I seem to recall that the satellite stations with their 200 genre names and super fragmented channels was where "Classic Rock" started to appear. So my take that this discussion about "what is classic rock" is a moving target. It keeps changing based on more research, changing market data, regional preferences, age, etc.

Indeed the old days of DJs selecting the music to play and what to say are gone. When I left the business, "live-assist" had just come in. All music was on a big tape, scripted by time throughout the day, and all you did was push a button and say what was pre-printed on a sheet as the songs rolled.

If a listener called in to request a song (rare in the later days), I could just look it up on the day playlist and tell them, "listen at 3:52 this afternoon...the afternoon guy will play it then...."

Nowadays (in addition to live-assist), I think many shows are pre-recorded! "Live" radio still exists on some college and free-form stations, but it's rare.

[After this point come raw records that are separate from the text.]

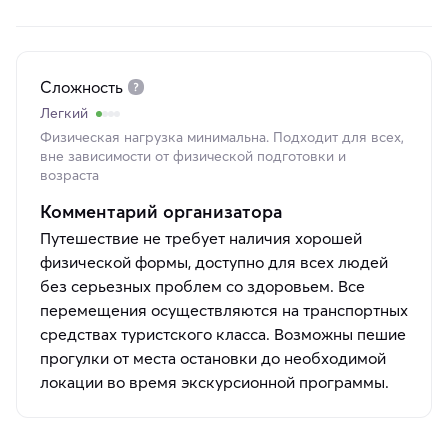
Сложность
Легкий
Физическая нагрузка минимальна. Подходит для всех,
вне зависимости от физической подготовки и
возраста
Комментарий организатора
Путешествие не требует наличия хорошей
физической формы, доступно для всех людей
без серьезных проблем со здоровьем. Все
перемещения осуществляются на транспортных
средствах туристского класса. Возможны пешие
прогулки от места остановки до необходимой
локации во время экскурсионной программы.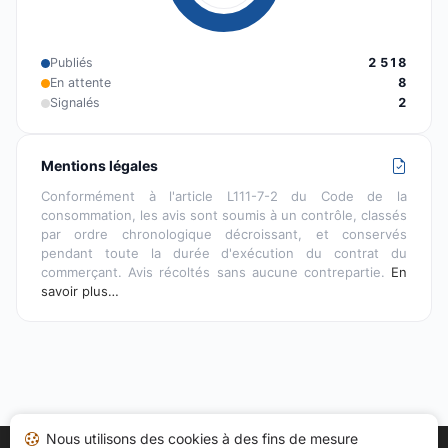
Publiés
2 518
En attente
8
Signalés
2
Mentions légales
Conformément à l'article L111-7-2 du Code de la
consommation, les avis sont soumis à un contrôle, classés
par ordre chronologique décroissant, et conservés
pendant toute la durée d'exécution du contrat du
commerçant. Avis récoltés sans aucune contrepartie.
En
savoir plus…
Nous utilisons des cookies à des fins de mesure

I'm biased tho: there's an old saying from radio announcers: "When you are really tired of a song and you don't want to hear it anymore, everyone else is just starting to like it."

Yeah, I certainly don't listen to Classic Rock or heavily formatted stations anymore. Burn out....
posted by CrowGoat at 9:29 AM on July 7, 2014 [2 favorites]


... What's wrong with 'Boogie Woogie Bugle Boy'?
posted by kyrademon at 9:30 AM on July 7, 2014 [3 favorites]


the funny part is that bette midler had a hit with boogie woogie bugle boy in the 70s
posted by pyramid termite at 9:41 AM on July 7, 2014 [5 favorites]


As recently as the mid-1990s, maybe even later, there was an AM station in the Twin Cities that still played big-band-era music. They're gone now, along with most of their demographic. It was odd to run into that station on the car radio, it was like you were caught in some sort of Fortean time shift.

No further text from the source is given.